How can I try to calm him down in those moments? It looks like he needs to let off steam, but he's never done this: in the last week it's been happening every day.
Your baby is starting to enter a phase where he realizes that he is a person on his own, separate from you, with his own will. And he wants to practice that will!
I would always try to give him two options, so that he has "his own way": in the car it might be unrelated to going in the front seat, it could be offering him a choice of two toys, two songs, before the crisis begins… This helps satisfy his need to decide.
Have you tried to suggest that he goes in the front seat with daddy for a few minutes before you start driving? And maybe "play driving" for a moment? 🚗 "Do you want to play driving for 5 minutes with dad, and then go into your car seat?". Maybe put a timer that might distract him. Maybe make a cardboard steering wheel for him: after he drives in the front seat with daddy, he can use his own steering wheel to continue "driving with daddy", but safely in his seat.

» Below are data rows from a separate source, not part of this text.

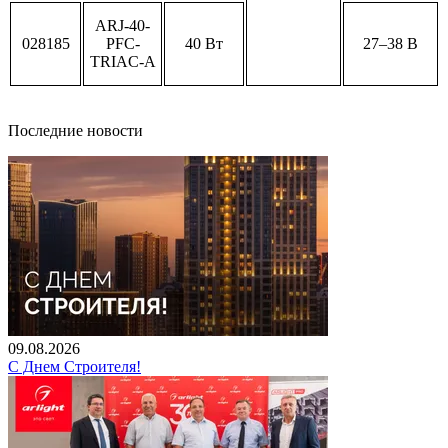
ARJ-40-
028185
PFC-
40 Вт
27–38 В
TRIAC-A
Последние новости
09.08.2026
С Днем Строителя!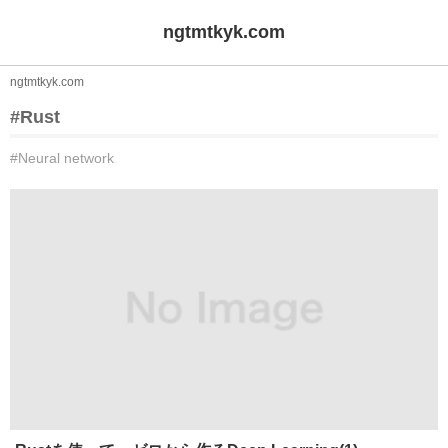
ngtmtkyk.com
ngtmtkyk.com
#Rust
#Neural network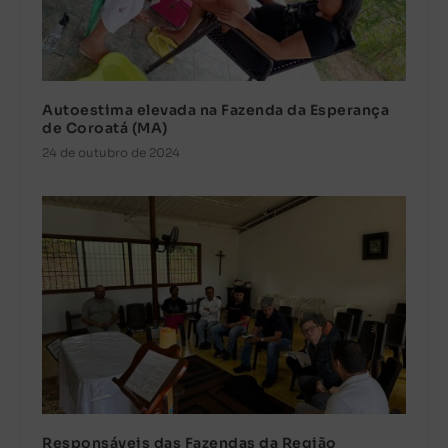
Autoestima elevada na Fazenda da Esperança
de Coroatá (MA)
24 de outubro de 2024
Responsáveis das Fazendas da Região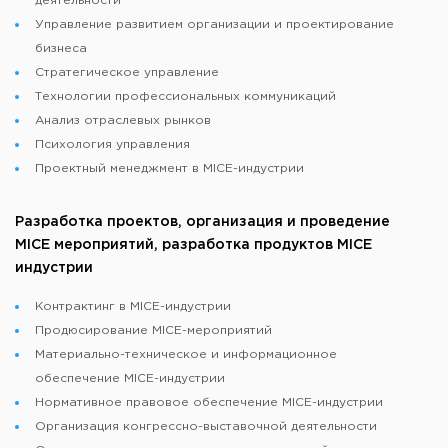
деятельности
Управление развитием организации и проектирование
бизнеса
Стратегическое управление
Технологии профессиональных коммуникаций
Анализ отраслевых рынков
Психология управления
Проектный менеджмент в MICE-индустрии
Разработка проектов, организация и проведение
MICE мероприятий, разработка продуктов MICE
индустрии
Контрактинг в MICE-индустрии
Продюсирование MICE-мероприятий
Материально-техническое и информационное
обеспечение MICE-индустрии
Нормативное правовое обеспечение MICE-индустрии
Организация конгрессно-выставочной деятельности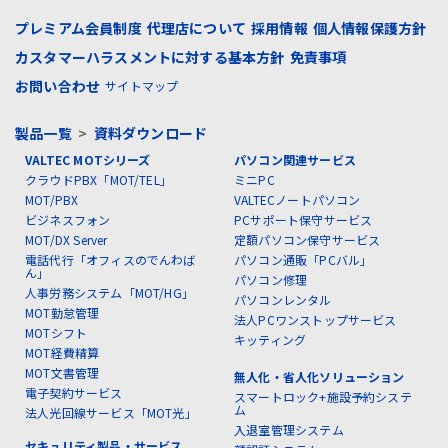
プレミアム会員制度
代理店について
採用情報
個人情報保護方針
カスタマーハラスメントに対する基本方針
免責事項
お問い合わせ
サイトマップ
製品一覧
>
資料ダウンロード
VALTEC MOTシリーズ
パソコン関連サービス
クラウドPBX「MOT/TEL」
ミニPC
MOT/PBX
VALTECノートパソコン
ビジネスフォン
PCサポート保守サービス
MOT/DX Server
定額パソコン保守サービス
電話代行「オフィスのでんわば
パソコン通販「PCバル」
ん」
パソコン修理
人事労務システム「MOT/HG」
パソコンレンタル
MOT勤怠管理
法人PCワンストップサービス
MOTシフト
キッティング
MOT経費精算
MOT文書管理
無人化・省人化ソリューション
電子契約サービス
スマートロック+施設予約システ
ム
法人光回線サービス「MOT光」
入退室管理システム
セキュリティ製品・サービス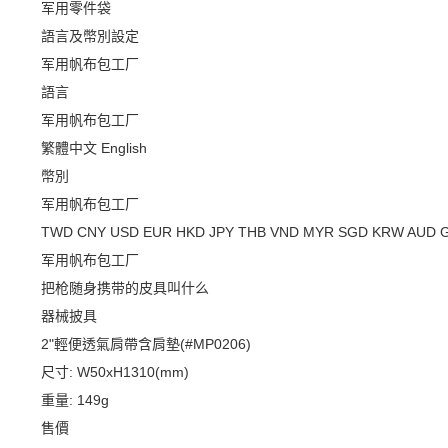
军用零件袋
語言及幣別設定
军用帆布包工厂
語言
军用帆布包工厂
繁體中文
English
幣別
军用帆布包工厂
TWD
CNY
USD
EUR
HKD
JPY
THB
VND
MYR
SGD
KRW
AUD
军用帆布包工厂
把枪随身携带的皮具叫什么
器械披具
2"輕便透氣肩帶含肩墊(#MP0206)
尺寸: W50xH1310(mm)
重量: 149g
售價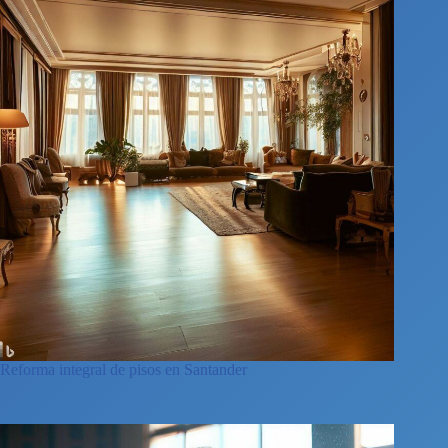
Reforma integral de pisos en Santander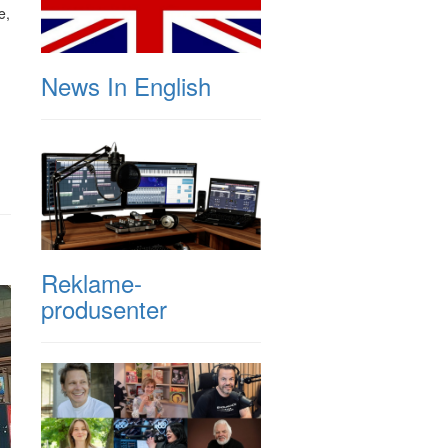
e,
News In English
Reklame-
produsenter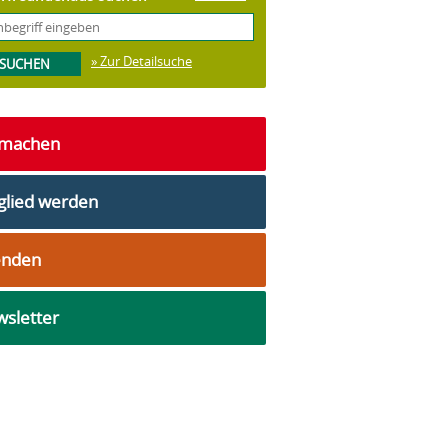
» Zur Detailsuche
tmachen
glied werden
enden
sletter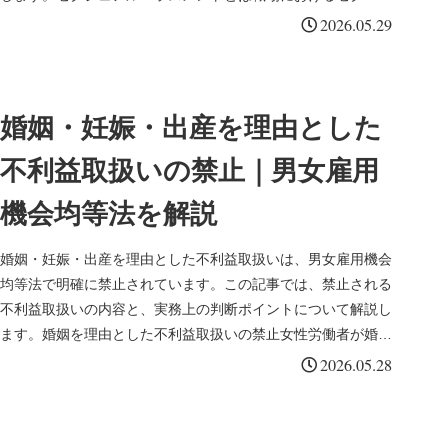
には2つの類型があ...
2026.05.29
婚姻・妊娠・出産を理由とした
不利益取扱いの禁止｜男女雇用
機会均等法を解説
婚姻・妊娠・出産を理由とした不利益取扱いは、男女雇用機会
均等法で明確に禁止されています。この記事では、禁止される
不利益取扱いの内容と、実務上の判断ポイントについて解説し
ます。婚姻を理由とした不利益取扱いの禁止女性労働者が婚姻
したことを理由と...
2026.05.28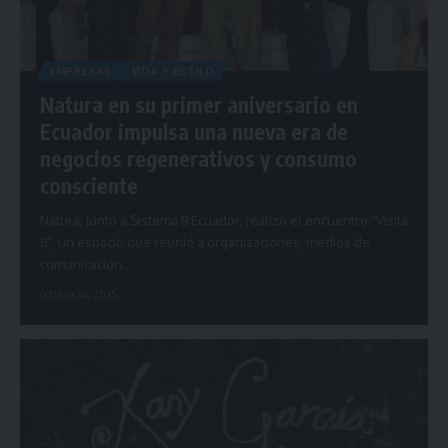
EMPRESAS
VIDA Y ESTILO
Natura en su primer aniversario en
Ecuador impulsa una nueva era de
negocios regenerativos y consumo
consciente
Natura, junto a Sistema B Ecuador, realizó el encuentro “Visita
B”, un espacio que reunió a organizaciones, medios de
comunicación…
octubre 24, 2025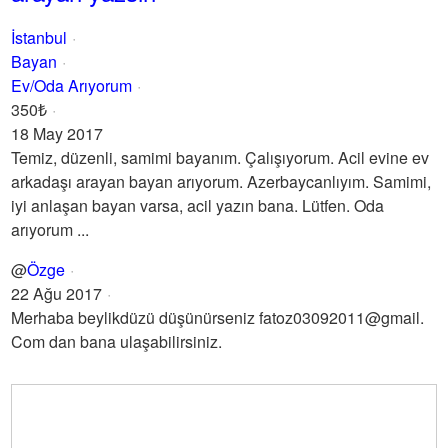
İstanbul
Bayan
Ev/Oda Arıyorum
350₺
18 May 2017
Temiz, düzenli, samimi bayanım. Çalışıyorum. Acil evine ev
arkadaşı arayan bayan arıyorum. Azerbaycanlıyım. Samimi,
iyi anlaşan bayan varsa, acil yazın bana. Lütfen. Oda
arıyorum ...
@
Özge
22 Ağu 2017
Merhaba beylikdüzü düşünürseniz fatoz03092011@gmail.
Com dan bana ulaşabilirsiniz.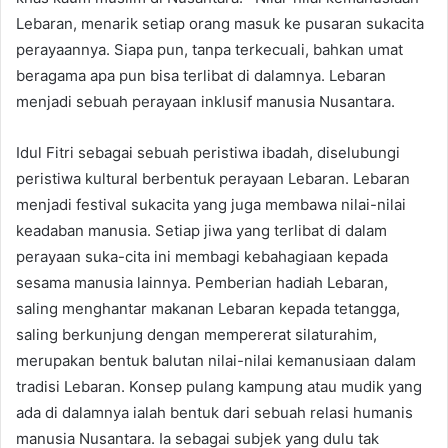
Lebaran, menarik setiap orang masuk ke pusaran sukacita
perayaannya. Siapa pun, tanpa terkecuali, bahkan umat
beragama apa pun bisa terlibat di dalamnya. Lebaran
menjadi sebuah perayaan inklusif manusia Nusantara.
Idul Fitri sebagai sebuah peristiwa ibadah, diselubungi
peristiwa kultural berbentuk perayaan Lebaran. Lebaran
menjadi festival sukacita yang juga membawa nilai-nilai
keadaban manusia. Setiap jiwa yang terlibat di dalam
perayaan suka-cita ini membagi kebahagiaan kepada
sesama manusia lainnya. Pemberian hadiah Lebaran,
saling menghantar makanan Lebaran kepada tetangga,
saling berkunjung dengan mempererat silaturahim,
merupakan bentuk balutan nilai-nilai kemanusiaan dalam
tradisi Lebaran. Konsep pulang kampung atau mudik yang
ada di dalamnya ialah bentuk dari sebuah relasi humanis
manusia Nusantara. Ia sebagai subjek yang dulu tak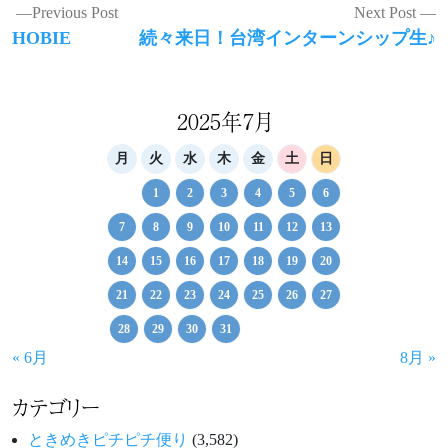
投
Previous Post
Next Post
Previous
Next
HOBIE
続々来日！台湾インターンシップ生♪
稿
post:
post:
ナ
ビ
2025年7月
ゲ
月
火
水
木
金
土
日
ー
1
2
3
4
5
6
シ
7
8
9
10
11
12
13
ョ
14
15
16
17
18
19
20
ン
21
22
23
24
25
26
27
28
29
30
31
« 6月
8月 »
カテゴリー
ときめきピチピチ便り
(3,582)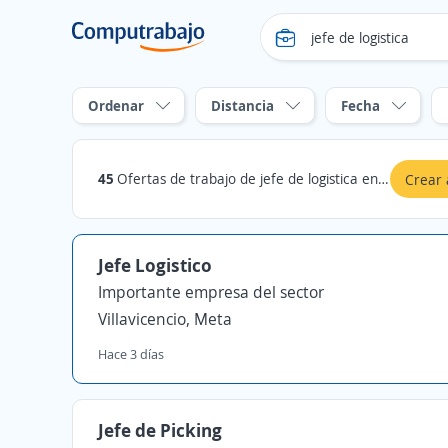
Ordenar
Distancia
Fecha
45
Ofertas de trabajo de jefe de logistica en Villavicencio, Meta
Crear 
Jefe Logistico
Importante empresa del sector
Villavicencio, Meta
Hace 3 días
Jefe de Picking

Having said all this, please know that crying in the car at this age are very common: babies have a strong need to move (they are in the full sensitive period of movement!) and their willpower is getting stronger and stronger: this combination obviously doesn't work with staying "stuck" in the car seat.
So if none of everything I've written above works, don't panic. It's a phase. I would advise you to remain as calm as possible, let him cry (it's sad, but the car seat is an inevitable rule) and when you arrive, I'd try to take his hands and breathe with him, synchronize your breathing, hug him without speaking (if he lets you).
Remember, crying is the only way he has to vent his frustration: if he could, he would give you a lucid speech about why his body and brain just don't allow him to be "trapped" in the car seat right now, but as he can't do that, his only option is to "cry, cry, cry".